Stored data
* * * *

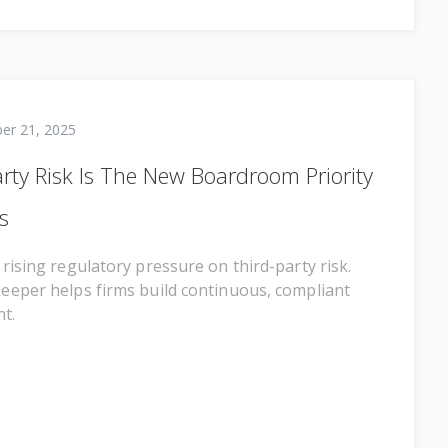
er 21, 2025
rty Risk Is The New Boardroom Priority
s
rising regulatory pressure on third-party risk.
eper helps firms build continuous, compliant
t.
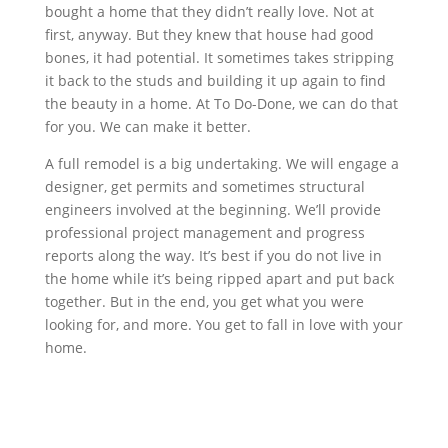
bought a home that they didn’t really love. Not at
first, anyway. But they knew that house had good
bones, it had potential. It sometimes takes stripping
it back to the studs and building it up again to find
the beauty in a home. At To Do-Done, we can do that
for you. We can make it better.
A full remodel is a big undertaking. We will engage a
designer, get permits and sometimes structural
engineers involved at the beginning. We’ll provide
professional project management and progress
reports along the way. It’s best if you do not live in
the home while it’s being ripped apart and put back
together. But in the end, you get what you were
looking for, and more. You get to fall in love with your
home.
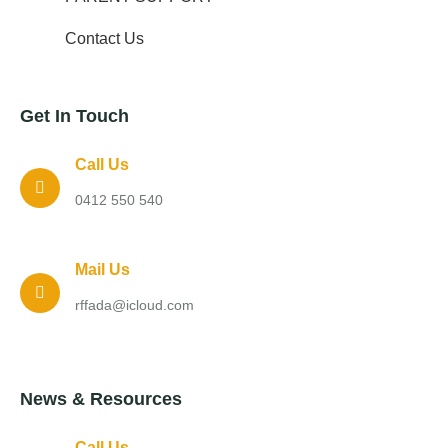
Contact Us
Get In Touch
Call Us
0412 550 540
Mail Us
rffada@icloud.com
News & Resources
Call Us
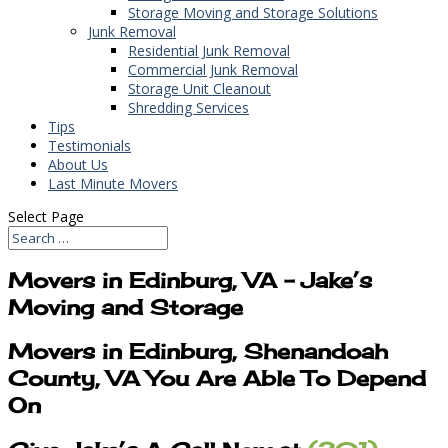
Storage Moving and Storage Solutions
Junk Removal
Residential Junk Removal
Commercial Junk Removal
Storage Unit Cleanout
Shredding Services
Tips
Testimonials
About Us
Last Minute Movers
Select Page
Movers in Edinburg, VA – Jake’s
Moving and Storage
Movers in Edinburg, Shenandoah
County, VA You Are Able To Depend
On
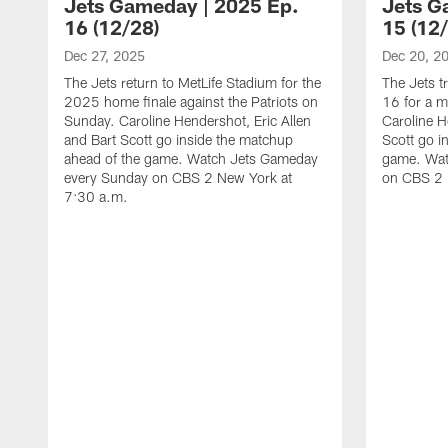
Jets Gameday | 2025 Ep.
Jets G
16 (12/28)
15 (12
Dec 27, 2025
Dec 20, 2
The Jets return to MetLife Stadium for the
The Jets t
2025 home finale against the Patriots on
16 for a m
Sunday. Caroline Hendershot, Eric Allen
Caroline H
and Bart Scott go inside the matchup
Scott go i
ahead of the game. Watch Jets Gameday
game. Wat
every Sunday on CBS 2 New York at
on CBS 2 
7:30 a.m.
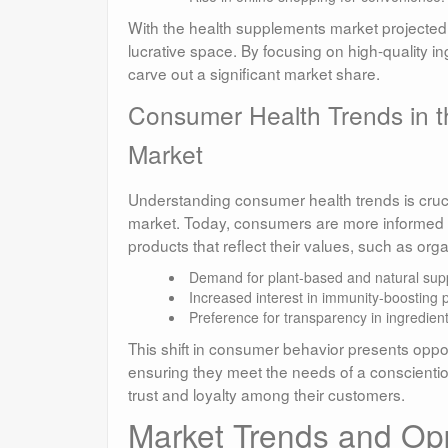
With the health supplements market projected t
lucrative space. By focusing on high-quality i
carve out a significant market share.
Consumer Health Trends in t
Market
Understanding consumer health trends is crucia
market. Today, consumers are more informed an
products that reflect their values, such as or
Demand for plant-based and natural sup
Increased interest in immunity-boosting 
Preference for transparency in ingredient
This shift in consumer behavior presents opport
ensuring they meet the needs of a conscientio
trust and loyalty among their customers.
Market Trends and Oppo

* * * *

▶ _DESCRIPTION OF THE TASK_
Lines above that have "Removal": copy each of them.

▶ _EXERCISE OUTPUT_
Junk Removal
Residential Junk Removal
Commercial Junk Removal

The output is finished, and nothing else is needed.